Which leads me nicely into Falling and Laughing, whose B and S influence is as obvious as it is pleasurable.  It’s nearly three years since I last saw Falling and Laughing down at a criminally empty Flapper.

My thoughts at the time, if I recall were good songwriting let down by poor arrangements.  Not a problem for them this time, as they’re down to two, guitarist Duncan and his sweaty drummer friend Darryl, the sweat being a measure of his work ethic according to the performance scale he handily shared with us throughout the show.  The pared down approach is a good thing here as the songwriting is allowed to shine rather than being lost beneath duelling guitars.  Decidedly gentle and rather lovely.

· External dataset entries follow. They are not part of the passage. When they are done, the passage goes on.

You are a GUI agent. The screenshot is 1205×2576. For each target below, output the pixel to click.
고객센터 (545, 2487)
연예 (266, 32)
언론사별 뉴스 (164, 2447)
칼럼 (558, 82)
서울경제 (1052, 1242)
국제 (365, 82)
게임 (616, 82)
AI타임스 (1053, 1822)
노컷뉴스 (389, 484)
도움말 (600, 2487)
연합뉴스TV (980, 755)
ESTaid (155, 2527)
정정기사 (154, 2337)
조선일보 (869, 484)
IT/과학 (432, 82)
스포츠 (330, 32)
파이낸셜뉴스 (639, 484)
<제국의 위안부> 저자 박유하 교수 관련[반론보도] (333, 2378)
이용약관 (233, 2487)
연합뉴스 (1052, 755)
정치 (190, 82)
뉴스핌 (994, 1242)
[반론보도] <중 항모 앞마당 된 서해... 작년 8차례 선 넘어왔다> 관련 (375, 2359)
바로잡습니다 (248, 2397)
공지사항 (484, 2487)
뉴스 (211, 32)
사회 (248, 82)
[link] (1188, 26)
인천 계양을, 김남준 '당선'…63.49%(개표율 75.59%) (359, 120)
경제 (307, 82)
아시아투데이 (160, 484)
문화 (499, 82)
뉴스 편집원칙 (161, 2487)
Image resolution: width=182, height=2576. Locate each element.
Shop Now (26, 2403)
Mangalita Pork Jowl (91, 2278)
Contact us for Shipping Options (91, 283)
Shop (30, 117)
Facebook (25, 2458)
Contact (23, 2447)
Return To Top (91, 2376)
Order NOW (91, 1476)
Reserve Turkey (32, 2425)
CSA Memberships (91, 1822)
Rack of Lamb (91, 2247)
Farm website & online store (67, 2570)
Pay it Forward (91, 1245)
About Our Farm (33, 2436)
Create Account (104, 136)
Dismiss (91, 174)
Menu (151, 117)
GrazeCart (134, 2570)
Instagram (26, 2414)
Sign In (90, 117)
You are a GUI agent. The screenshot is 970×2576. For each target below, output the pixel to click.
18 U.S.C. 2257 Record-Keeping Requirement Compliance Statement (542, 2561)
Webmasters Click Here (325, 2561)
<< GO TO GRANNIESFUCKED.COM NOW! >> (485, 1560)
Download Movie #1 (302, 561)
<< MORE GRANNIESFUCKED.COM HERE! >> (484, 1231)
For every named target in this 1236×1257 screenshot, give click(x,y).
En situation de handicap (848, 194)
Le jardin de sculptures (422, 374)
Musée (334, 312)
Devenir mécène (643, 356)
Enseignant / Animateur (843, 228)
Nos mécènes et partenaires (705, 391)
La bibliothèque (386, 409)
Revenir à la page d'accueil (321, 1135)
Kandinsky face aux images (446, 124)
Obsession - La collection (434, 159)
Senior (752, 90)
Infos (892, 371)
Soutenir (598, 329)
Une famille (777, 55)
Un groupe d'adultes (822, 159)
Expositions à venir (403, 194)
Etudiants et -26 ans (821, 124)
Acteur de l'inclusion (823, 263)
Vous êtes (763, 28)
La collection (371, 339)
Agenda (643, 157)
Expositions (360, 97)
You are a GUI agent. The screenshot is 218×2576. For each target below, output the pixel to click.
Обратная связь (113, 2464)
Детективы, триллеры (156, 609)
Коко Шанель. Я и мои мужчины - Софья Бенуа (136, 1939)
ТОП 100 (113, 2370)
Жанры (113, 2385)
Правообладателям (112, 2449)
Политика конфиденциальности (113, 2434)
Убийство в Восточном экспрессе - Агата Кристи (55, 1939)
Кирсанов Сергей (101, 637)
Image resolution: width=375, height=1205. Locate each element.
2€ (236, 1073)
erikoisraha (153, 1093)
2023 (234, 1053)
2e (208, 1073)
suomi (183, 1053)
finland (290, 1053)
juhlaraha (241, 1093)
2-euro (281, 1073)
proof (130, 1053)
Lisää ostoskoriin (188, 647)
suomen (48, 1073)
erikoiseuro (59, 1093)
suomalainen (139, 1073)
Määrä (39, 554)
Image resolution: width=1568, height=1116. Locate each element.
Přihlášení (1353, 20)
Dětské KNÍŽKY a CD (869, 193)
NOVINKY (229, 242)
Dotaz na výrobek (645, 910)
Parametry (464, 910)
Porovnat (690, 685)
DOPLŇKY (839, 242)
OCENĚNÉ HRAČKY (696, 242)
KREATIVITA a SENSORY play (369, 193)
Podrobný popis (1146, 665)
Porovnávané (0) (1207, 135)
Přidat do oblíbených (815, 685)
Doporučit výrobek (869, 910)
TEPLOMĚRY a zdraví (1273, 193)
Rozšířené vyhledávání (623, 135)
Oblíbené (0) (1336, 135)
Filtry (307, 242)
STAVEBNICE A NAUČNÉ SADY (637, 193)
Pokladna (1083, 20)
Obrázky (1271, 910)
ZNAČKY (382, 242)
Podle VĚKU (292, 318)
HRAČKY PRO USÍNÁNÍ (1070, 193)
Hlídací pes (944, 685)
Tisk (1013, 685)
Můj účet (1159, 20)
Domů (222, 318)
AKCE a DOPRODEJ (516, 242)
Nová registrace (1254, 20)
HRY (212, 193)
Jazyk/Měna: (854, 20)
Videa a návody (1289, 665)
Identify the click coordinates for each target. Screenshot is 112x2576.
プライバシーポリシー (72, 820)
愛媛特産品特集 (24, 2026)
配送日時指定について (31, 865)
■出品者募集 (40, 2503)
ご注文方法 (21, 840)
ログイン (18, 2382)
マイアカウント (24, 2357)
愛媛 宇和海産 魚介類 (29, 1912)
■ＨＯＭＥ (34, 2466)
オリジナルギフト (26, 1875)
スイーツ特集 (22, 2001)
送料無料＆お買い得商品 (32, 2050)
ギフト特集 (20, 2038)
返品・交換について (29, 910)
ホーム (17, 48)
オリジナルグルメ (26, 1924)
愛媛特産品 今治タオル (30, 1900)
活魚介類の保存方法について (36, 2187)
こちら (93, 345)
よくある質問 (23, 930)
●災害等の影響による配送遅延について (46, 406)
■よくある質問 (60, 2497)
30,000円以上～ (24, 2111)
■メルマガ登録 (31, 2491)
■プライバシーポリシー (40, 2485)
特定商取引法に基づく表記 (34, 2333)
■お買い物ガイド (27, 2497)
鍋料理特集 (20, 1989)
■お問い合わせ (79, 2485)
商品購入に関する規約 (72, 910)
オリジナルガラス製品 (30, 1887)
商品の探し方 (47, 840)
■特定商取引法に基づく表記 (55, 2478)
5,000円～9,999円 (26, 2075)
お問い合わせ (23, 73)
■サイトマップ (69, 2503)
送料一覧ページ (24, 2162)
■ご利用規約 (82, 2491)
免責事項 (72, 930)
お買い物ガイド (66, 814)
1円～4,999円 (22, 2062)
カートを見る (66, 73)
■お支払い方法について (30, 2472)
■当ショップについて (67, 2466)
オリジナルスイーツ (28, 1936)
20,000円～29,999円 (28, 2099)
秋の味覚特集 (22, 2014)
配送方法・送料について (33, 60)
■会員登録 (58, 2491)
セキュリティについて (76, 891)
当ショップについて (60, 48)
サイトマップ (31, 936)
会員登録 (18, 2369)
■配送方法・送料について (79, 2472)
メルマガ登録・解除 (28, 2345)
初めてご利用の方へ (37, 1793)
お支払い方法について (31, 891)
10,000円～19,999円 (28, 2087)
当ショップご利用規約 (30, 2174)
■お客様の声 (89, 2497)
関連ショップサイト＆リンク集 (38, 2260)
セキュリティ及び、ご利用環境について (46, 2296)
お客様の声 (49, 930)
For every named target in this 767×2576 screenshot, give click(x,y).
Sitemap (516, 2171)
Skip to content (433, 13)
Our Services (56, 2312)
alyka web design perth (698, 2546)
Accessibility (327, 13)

Thought that was it but no, Kidnapper Bell bounded on stage with Anglo-American vigour, spraying suggestions of influences around the place like cats scenting their territory.  The obligatory Bloc Party and a bit of, dare I say it, Emotional Rock amongst others. It would be easy (and lazy) to draw comparisons to Johnny Foreigner, what with the boy / girl dual vocals, but I think that would be off the mark.  Their DNA appears much closer to that of another American band, Joy Zipper.  I wouldn’t have expected this melange to work under normal circumstances but with a great guitarist in tow and a solid backline, Kidnapper Bell were thoroughly enjoyable.